En su declaración cuenta que ha trabajado en una fábrica en Alemania. No aclara cómo vuelve, pero puede que, como muchos colaboracionistas, tras la caída del Tercer Reich, se entremezclase con los repatriados de los campos de concentración para 'colarse'. Pradier será otra vez juzgado y condenado a muerte en Burdeos en noviembre de 1945. En 1946, sin embargo, su sentencia fue conmutada por trabajos forzados de por vida. Y ocho años después, por su buen comportamiento, le conceden la libertad. Es 1955. Tiene 31 años. Lo que ocurre entre ese momento y los años ochenta no está claro. Al parecer, cambia varias veces localidad y empleo antes de acabar en el albergue de Morenas. Luego vivió la más apacible de las jubilaciones.
Falleció en el hospital, a los 94 años, de una infección pulmonar. El personal del hospital lo adoraba y no le faltaban amigos. A petición suya, sus restos fueron incinerados.
¿Y nadie sospechaba nada? No. Solo recuerdan un episodio extraño: en 2009 recibió una carta de un notario en la que se le contaba que había heredado de un pariente próximo. Debía personarse en Montagrier, donde había nacido. Como ya era anciano, la madre de Frédéric se ofreció a acompañarlo.

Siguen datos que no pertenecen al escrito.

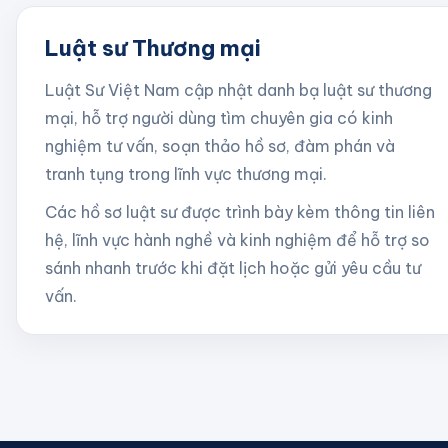
Luật sư Thương mại
Luật Sư Việt Nam cập nhật danh bạ luật sư
thương
mại
, hỗ trợ người dùng tìm chuyên gia có kinh
nghiệm tư vấn, soạn thảo hồ sơ, đàm phán và
tranh tụng trong lĩnh vực
thương mại
.
Các hồ sơ luật sư được trình bày kèm thông tin liên
hệ, lĩnh vực hành nghề và kinh nghiệm để hỗ trợ so
sánh nhanh trước khi đặt lịch hoặc gửi yêu cầu tư
vấn.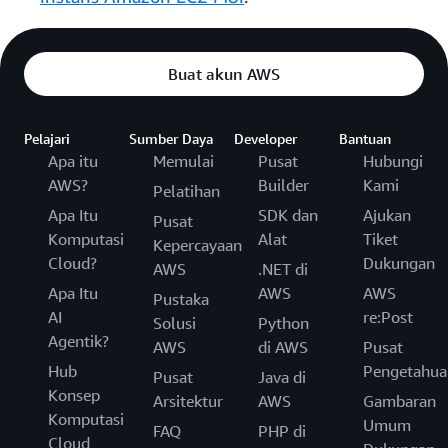
Buat akun AWS
Pelajari
Sumber Daya
Developer
Bantuan
Apa itu
Memulai
Pusat
Hubungi
AWS?
Builder
Kami
Pelatihan
Apa Itu
SDK dan
Ajukan
Pusat
Komputasi
Alat
Tiket
Kepercayaan
Cloud?
Dukungan
AWS
.NET di
Apa Itu
AWS
AWS
Pustaka
AI
re:Post
Solusi
Python
Agentik?
AWS
di AWS
Pusat
Hub
Pengetahua
Pusat
Java di
Konsep
Arsitektur
AWS
Gambaran
Komputasi
Umum
FAQ
PHP di
Cloud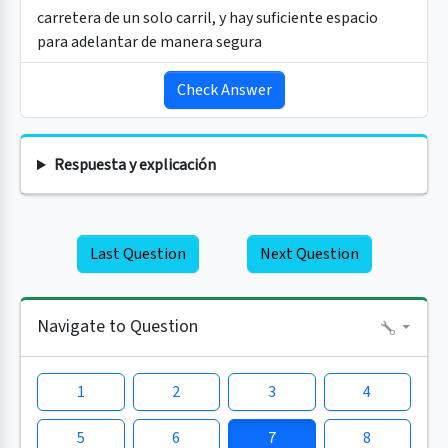
carretera de un solo carril, y hay suficiente espacio
para adelantar de manera segura
Check Answer
Respuesta y explicación
Last Question
Next Question
Navigate to Question
1
2
3
4
5
6
7
8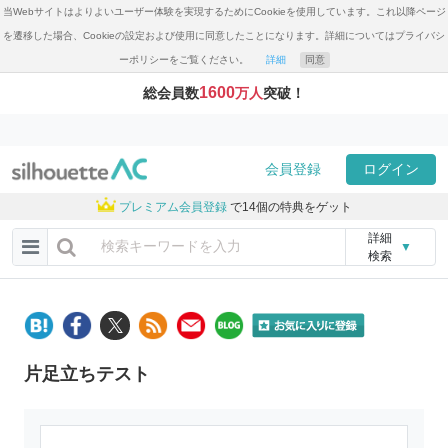
当Webサイトはよりよいユーザー体験を実現するためにCookieを使用しています。これ以降ページ
を遷移した場合、Cookieの設定および使用に同意したことになります。詳細についてはプライバシ
ーポリシーをご覧ください。
詳細
同意
1600
総会員数
万人
突破！
会員登録
ログイン
プレミアム会員登録
で14個の特典をゲット
詳細
▼
検索
片足立ちテスト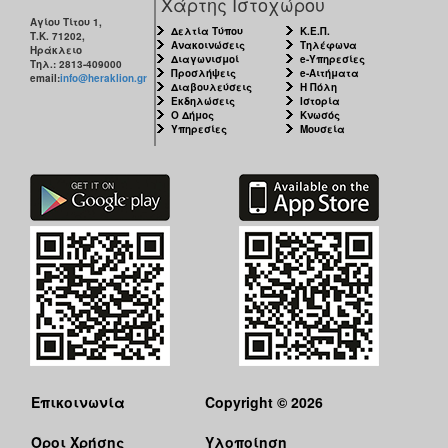
Χάρτης Ιστοχώρου
Αγίου Τίτου 1,
Δελτία Τύπου
Κ.Ε.Π.
Τ.Κ. 71202,
Ανακοινώσεις
Τηλέφωνα
Ηράκλειο
Διαγωνισμοί
e-Υπηρεσίες
Τηλ.: 2813-409000
Προσλήψεις
e-Αιτήματα
email:
info@heraklion.gr
Διαβουλεύσεις
Η Πόλη
Εκδηλώσεις
Ιστορία
Ο Δήμος
Κνωσός
Υπηρεσίες
Μουσεία
Επικοινωνία
Copyright © 2026
Όροι Χρήσης
Υλοποίηση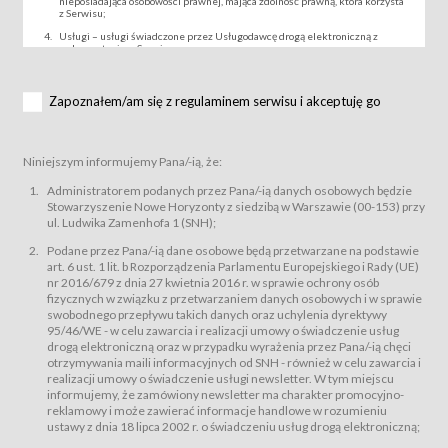
nieposiadająca osobowości prawnej, mająca zdolność prawną, która korzysta
z Serwisu;
Usługi – usługi świadczone przez Usługodawcę drogą elektroniczną z
wykorzystaniem Serwisu;
Wydarzenie – organizowany przez Usługodawcę festiwal filmowy, koncert
lub inna impreza, w której można uczestniczyć nabywając Karnet lub/i Bilet
za pośrednictwem Serwisu;
Zapoznałem/am się z regulaminem serwisu i akceptuję go
Karnety – wybrane dokumenty potwierdzające zawarcie umowy z
Usługodawcą i uprawniające do wzięcia udziału w Wydarzeniu,
przewidziane przez Usługodawcę dla danego Wydarzenia, tj. uprawniające
do uczestnictwa w seansach na festiwalach filmowych lub/i sprzedawane
Niniejszym informujemy Pana/-ią, że:
podmiotom z branży mediów i filmowej (Akredytacje);
Bilety – wybrane dokumenty potwierdzające zawarcie umowy z
Administratorem podanych przez Pana/-ią danych osobowych będzie
Usługodawcą i uprawniające do wzięcia udziału w Wydarzeniu,
Stowarzyszenie Nowe Horyzonty z siedzibą w Warszawie (00-153) przy
przewidziane przez Usługodawcę dla danego Wydarzenia, tj. uprawniające
ul. Ludwika Zamenhofa 1 (SNH);
do uczestnictwa w wielu albo w pojedynczych seansach filmowych,
wydarzeniach specjalnych i koncertach;
Podane przez Pana/-ią dane osobowe będą przetwarzane na podstawie
Sklep – sklep internetowy prowadzony przez Usługodawcę w Serwisie;
art. 6 ust. 1 lit. b Rozporządzenia Parlamentu Europejskiego i Rady (UE)
Regulamin – niniejszy regulamin.
nr 2016/679 z dnia 27 kwietnia 2016 r. w sprawie ochrony osób
fizycznych w związku z przetwarzaniem danych osobowych i w sprawie
§ 2
swobodnego przepływu takich danych oraz uchylenia dyrektywy
Postanowienia ogólne
95/46/WE - w celu zawarcia i realizacji umowy o świadczenie usług
Regulamin określa zasady:
drogą elektroniczną oraz w przypadku wyrażenia przez Pana/-ią chęci
świadczenia Usługobiorcom Usług przez Usługodawcę, z
otrzymywania maili informacyjnych od SNH - również w celu zawarcia i
zastrzeżeniem usług, o których mowa w ust. 2 pkt. 4 i 5 poniżej, których
realizacji umowy o świadczenie usługi newsletter. W tym miejscu
zasady świadczenia precyzują odrębne regulaminy,
informujemy, że zamówiony newsletter ma charakter promocyjno-
przetwarzania przez Usługodawcę danych osobowych Usługobiorców
reklamowy i może zawierać informacje handlowe w rozumieniu
będących osobami fizycznymi.
ustawy z dnia 18 lipca 2002 r. o świadczeniu usług drogą elektroniczną;
Usługodawca świadczy w szczególności następujące Usługi:Usługodawca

Paul estuvo de mal humor, nervioso, no quería mostrarle su pueblo. La casucha legada la vende el mismo día. No quiere hablar. Como está ya enfermo, no le dan más importancia.
Luego, durante la investigación de Frédéric Albert y el historiador Patrice Rolli, una anciana les confía que aquel día de 2009 ella sí reparó en Pradier: «Fue como ver un fantasma del pasado. Una visión que me heló la sangre».